#### [Data excerpts]
****************

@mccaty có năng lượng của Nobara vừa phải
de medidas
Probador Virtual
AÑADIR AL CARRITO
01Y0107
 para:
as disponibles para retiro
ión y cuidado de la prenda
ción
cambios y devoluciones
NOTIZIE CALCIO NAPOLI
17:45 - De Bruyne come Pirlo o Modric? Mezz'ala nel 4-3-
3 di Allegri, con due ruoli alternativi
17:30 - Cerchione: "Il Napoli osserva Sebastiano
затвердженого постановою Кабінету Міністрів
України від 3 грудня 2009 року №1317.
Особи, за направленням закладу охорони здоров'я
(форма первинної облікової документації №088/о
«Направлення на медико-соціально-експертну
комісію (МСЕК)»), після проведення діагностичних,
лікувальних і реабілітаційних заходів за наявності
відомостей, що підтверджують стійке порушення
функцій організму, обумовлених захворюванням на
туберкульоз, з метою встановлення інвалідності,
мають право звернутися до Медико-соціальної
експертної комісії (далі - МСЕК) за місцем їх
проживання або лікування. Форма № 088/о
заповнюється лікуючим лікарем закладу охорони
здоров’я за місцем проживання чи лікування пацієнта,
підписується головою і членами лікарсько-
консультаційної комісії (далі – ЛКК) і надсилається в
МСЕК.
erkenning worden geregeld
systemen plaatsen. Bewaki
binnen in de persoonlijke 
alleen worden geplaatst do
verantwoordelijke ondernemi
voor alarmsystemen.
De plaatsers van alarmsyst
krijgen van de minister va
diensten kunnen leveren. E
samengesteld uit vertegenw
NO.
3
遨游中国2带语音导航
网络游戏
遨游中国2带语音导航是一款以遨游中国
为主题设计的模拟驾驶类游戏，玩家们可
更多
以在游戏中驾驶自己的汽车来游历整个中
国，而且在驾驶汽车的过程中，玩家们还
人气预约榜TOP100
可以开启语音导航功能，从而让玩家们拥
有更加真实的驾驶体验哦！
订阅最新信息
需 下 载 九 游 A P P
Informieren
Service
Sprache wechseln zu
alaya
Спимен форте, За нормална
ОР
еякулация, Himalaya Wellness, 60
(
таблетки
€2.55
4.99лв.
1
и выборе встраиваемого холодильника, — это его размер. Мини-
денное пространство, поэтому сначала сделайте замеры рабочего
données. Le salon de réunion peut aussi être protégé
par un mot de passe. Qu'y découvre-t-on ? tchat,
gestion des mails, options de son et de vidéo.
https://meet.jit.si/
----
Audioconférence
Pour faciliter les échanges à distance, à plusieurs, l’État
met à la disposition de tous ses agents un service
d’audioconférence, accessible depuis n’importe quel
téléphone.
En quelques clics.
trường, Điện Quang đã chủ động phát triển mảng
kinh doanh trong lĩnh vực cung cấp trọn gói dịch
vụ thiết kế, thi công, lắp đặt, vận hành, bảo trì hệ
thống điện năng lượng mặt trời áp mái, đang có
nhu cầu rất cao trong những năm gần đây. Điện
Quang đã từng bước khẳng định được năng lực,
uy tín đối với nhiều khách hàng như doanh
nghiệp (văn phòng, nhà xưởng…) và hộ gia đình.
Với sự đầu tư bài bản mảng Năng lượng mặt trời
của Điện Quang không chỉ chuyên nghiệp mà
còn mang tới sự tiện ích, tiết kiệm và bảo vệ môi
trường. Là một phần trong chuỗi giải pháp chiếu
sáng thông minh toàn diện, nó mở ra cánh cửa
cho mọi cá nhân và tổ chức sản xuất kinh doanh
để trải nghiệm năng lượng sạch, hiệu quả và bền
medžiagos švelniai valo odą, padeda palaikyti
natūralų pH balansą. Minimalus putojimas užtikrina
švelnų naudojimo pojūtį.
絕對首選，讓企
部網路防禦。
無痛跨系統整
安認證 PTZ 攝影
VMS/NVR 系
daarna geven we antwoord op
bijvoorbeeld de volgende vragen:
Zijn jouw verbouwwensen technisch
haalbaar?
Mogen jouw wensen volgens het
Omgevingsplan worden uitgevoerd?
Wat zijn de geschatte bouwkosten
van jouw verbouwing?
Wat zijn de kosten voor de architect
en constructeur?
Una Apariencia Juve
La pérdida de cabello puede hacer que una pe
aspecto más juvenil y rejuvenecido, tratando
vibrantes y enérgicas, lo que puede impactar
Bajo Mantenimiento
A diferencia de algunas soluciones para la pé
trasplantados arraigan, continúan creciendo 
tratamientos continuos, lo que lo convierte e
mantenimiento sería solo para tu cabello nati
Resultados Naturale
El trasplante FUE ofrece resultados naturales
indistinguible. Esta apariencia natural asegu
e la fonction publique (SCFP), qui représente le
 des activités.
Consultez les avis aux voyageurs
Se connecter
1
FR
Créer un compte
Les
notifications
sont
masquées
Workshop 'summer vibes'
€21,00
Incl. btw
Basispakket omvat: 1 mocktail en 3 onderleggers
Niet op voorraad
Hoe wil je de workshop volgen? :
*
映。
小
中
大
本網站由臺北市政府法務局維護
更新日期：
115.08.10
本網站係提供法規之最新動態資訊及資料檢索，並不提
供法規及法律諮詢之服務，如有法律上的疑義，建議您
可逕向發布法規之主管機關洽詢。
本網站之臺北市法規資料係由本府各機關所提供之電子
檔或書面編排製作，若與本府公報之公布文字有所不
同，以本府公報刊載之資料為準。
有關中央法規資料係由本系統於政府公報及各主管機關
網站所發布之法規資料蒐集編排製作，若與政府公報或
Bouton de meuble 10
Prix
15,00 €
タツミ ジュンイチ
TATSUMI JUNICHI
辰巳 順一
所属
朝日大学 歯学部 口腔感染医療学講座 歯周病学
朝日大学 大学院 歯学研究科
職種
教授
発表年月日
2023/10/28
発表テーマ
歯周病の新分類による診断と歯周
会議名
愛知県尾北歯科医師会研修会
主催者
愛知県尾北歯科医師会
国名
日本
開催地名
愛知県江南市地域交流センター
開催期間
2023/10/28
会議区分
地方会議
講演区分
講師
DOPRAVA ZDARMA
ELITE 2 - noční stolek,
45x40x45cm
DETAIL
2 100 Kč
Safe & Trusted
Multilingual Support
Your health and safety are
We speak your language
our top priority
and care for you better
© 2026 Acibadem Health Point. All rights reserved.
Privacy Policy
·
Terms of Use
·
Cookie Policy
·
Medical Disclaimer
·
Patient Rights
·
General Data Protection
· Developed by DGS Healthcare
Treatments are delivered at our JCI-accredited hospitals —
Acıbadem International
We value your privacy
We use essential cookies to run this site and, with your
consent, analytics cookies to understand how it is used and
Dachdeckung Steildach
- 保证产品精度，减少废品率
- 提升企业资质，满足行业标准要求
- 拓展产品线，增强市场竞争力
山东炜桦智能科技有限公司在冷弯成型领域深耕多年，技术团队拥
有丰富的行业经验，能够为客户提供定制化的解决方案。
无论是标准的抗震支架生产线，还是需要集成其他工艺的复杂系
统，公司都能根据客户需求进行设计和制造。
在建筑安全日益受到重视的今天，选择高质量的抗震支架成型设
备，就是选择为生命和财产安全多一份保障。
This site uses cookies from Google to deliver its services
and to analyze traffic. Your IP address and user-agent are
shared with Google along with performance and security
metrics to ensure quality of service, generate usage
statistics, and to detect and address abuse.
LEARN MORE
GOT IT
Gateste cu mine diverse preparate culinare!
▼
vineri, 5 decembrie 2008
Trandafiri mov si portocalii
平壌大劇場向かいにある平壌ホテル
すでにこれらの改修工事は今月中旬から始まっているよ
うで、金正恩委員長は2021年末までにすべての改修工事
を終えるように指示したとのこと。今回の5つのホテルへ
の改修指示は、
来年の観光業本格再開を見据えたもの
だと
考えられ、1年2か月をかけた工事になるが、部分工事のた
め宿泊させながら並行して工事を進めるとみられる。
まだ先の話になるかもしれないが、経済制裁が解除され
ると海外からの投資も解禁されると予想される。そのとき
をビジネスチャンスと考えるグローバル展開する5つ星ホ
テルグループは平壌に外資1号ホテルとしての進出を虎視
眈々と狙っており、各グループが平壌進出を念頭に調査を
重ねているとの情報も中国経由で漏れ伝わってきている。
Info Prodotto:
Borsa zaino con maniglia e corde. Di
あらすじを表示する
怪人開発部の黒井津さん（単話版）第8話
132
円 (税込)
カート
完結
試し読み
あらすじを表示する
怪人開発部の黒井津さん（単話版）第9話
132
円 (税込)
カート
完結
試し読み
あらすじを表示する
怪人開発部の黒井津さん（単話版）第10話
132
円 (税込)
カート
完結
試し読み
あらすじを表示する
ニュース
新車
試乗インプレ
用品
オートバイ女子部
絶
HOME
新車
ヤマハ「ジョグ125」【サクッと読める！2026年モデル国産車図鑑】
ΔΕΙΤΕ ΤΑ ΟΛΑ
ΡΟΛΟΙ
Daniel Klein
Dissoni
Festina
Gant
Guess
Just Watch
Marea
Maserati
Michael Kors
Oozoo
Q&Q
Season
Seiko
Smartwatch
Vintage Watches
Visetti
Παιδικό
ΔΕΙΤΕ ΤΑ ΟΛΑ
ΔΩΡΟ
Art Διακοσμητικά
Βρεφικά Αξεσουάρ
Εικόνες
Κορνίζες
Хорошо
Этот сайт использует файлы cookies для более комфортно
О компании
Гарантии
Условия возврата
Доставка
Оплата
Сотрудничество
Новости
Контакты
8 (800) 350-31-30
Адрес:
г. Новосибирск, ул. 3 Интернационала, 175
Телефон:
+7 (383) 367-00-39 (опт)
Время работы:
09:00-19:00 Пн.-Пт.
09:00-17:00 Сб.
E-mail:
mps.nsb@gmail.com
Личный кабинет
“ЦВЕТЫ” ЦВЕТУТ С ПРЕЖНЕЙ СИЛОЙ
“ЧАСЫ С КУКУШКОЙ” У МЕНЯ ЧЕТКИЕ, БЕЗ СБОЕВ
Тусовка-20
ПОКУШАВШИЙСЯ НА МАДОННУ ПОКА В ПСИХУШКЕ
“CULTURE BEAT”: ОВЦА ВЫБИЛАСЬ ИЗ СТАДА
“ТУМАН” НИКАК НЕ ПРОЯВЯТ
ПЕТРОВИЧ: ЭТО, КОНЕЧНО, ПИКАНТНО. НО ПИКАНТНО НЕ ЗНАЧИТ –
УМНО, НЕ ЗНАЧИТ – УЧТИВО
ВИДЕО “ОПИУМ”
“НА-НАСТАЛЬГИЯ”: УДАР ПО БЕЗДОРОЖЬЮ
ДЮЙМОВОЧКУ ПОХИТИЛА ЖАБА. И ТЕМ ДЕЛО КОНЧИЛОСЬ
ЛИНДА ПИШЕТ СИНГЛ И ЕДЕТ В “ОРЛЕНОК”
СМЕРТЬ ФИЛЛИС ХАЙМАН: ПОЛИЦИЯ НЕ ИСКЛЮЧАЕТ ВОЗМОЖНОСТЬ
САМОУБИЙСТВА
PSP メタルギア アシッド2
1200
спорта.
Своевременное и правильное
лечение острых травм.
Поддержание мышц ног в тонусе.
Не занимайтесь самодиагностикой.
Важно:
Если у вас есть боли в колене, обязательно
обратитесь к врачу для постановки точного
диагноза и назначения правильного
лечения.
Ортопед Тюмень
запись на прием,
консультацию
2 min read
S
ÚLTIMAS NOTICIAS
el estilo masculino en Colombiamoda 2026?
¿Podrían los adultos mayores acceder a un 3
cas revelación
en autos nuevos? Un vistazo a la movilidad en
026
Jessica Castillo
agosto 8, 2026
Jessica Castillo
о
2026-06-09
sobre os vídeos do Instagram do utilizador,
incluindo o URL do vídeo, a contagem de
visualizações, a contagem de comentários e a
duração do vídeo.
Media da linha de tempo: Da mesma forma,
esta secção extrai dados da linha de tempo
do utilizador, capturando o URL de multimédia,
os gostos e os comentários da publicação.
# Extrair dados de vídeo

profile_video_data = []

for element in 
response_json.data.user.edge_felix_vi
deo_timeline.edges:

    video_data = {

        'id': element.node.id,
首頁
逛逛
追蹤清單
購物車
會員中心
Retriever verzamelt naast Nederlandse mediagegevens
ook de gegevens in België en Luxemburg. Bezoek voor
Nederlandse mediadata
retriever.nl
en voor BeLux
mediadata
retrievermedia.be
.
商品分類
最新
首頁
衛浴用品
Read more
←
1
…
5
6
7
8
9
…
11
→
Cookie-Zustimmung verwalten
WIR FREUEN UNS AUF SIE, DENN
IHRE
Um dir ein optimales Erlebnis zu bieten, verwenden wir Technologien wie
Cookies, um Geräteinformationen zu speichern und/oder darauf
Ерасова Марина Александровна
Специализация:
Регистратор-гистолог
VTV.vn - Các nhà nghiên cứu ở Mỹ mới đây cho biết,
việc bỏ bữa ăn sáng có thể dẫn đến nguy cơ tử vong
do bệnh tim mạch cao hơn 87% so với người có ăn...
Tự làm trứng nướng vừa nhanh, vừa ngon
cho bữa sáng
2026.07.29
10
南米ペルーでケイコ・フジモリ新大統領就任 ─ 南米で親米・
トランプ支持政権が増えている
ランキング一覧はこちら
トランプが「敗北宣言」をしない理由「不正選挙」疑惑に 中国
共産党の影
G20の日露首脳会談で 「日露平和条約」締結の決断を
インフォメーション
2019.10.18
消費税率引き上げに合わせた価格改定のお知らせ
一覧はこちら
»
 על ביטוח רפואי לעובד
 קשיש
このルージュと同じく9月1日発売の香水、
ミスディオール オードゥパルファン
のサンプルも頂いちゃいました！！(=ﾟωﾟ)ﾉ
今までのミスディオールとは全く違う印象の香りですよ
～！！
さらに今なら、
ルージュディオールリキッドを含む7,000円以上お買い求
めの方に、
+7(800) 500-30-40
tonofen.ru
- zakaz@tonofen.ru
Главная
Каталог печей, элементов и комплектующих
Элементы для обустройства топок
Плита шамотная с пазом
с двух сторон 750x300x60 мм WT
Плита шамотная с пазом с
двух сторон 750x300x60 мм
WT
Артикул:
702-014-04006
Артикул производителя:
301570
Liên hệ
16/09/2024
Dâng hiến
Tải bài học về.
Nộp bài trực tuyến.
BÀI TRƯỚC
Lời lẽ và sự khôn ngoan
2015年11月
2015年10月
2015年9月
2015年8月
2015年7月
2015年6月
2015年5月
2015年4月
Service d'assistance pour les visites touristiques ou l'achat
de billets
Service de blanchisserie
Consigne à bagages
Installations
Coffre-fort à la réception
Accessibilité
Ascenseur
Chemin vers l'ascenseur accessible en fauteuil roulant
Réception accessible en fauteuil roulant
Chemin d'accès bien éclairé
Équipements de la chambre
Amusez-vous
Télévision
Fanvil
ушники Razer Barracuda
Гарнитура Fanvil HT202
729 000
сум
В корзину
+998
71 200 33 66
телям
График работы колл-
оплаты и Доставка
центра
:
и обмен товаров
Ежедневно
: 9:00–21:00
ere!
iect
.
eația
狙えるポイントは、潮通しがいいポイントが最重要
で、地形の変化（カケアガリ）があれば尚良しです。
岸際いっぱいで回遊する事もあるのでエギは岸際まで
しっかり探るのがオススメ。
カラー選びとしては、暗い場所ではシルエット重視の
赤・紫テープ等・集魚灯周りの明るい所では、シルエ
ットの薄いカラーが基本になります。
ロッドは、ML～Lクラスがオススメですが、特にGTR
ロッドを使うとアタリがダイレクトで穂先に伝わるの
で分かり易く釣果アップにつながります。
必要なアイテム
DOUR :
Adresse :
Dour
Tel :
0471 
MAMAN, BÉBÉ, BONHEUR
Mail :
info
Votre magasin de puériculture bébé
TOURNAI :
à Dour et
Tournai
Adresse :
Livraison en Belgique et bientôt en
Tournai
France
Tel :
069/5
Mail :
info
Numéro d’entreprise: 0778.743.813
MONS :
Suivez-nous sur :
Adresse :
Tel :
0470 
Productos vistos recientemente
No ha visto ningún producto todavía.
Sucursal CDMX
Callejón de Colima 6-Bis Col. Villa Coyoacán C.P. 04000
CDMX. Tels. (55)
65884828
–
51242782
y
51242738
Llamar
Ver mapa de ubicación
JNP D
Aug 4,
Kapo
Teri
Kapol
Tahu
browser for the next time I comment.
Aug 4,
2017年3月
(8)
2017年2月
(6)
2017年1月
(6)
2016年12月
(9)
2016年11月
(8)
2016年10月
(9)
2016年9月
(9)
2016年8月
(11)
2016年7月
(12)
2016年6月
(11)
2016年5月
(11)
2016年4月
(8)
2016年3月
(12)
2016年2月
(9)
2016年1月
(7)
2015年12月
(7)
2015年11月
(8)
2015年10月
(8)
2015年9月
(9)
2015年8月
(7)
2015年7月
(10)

****************

#### [What to work on]
Above are the entries. Output exactly the lines beginning with the line that has "VTV.vn - Các" and ending with the line that has "ロッドを使うとアタリがダイレクトで穂先に伝わるの".

#### [Reply]
VTV.vn - Các nhà nghiên cứu ở Mỹ mới đây cho biết,
việc bỏ bữa ăn sáng có thể dẫn đến nguy cơ tử vong
do bệnh tim mạch cao hơn 87% so với người có ăn...
Tự làm trứng nướng vừa nhanh, vừa ngon
cho bữa sáng
2026.07.29
10
南米ペルーでケイコ・フジモリ新大統領就任 ─ 南米で親米・
トランプ支持政権が増えている
ランキング一覧はこちら
トランプが「敗北宣言」をしない理由「不正選挙」疑惑に 中国
共産党の影
G20の日露首脳会談で 「日露平和条約」締結の決断を
インフォメーション
2019.10.18
消費税率引き上げに合わせた価格改定のお知らせ
一覧はこちら
»
 על ביטוח רפואי לעובד
 קשיש
このルージュと同じく9月1日発売の香水、
ミスディオール オードゥパルファン
のサンプルも頂いちゃいました！！(=ﾟωﾟ)ﾉ
今までのミスディオールとは全く違う印象の香りですよ
～！！
さらに今なら、
ルージュディオールリキッドを含む7,000円以上お買い求
めの方に、
+7(800) 500-30-40
tonofen.ru
- zakaz@tonofen.ru
Главная
Каталог печей, элементов и комплектующих
Элементы для обустройства топок
Плита шамотная с пазом
с двух сторон 750x300x60 мм WT
Плита шамотная с пазом с
двух сторон 750x300x60 мм
WT
Артикул:
702-014-04006
Артикул производителя:
301570
Liên hệ
16/09/2024
Dâng hiến
Tải bài học về.
Nộp bài trực tuyến.
BÀI TRƯỚC
Lời lẽ và sự khôn ngoan
2015年11月
2015年10月
2015年9月
2015年8月
2015年7月
2015年6月
2015年5月
2015年4月
Service d'assistance pour les visites touristiques ou l'achat
de billets
Service de blanchisserie
Consigne à bagages
Installations
Coffre-fort à la réception
Accessibilité
Ascenseur
Chemin vers l'ascenseur accessible en fauteuil roulant
Réception accessible en fauteuil roulant
Chemin d'accès bien éclairé
Équipements de la chambre
Amusez-vous
Télévision
Fanvil
ушники Razer Barracuda
Гарнитура Fanvil HT202
729 000
сум
В корзину
+998
71 200 33 66
телям
График работы колл-
оплаты и Доставка
центра
:
и обмен товаров
Ежедневно
: 9:00–21:00
ere!
iect
.
eația
狙えるポイントは、潮通しがいいポイントが最重要
で、地形の変化（カケアガリ）があれば尚良しです。
岸際いっぱいで回遊する事もあるのでエギは岸際まで
しっかり探るのがオススメ。
カラー選びとしては、暗い場所ではシルエット重視の
赤・紫テープ等・集魚灯周りの明るい所では、シルエ
ットの薄いカラーが基本になります。
ロッドは、ML～Lクラスがオススメですが、特にGTR
ロッドを使うとアタリがダイレクトで穂先に伝わるの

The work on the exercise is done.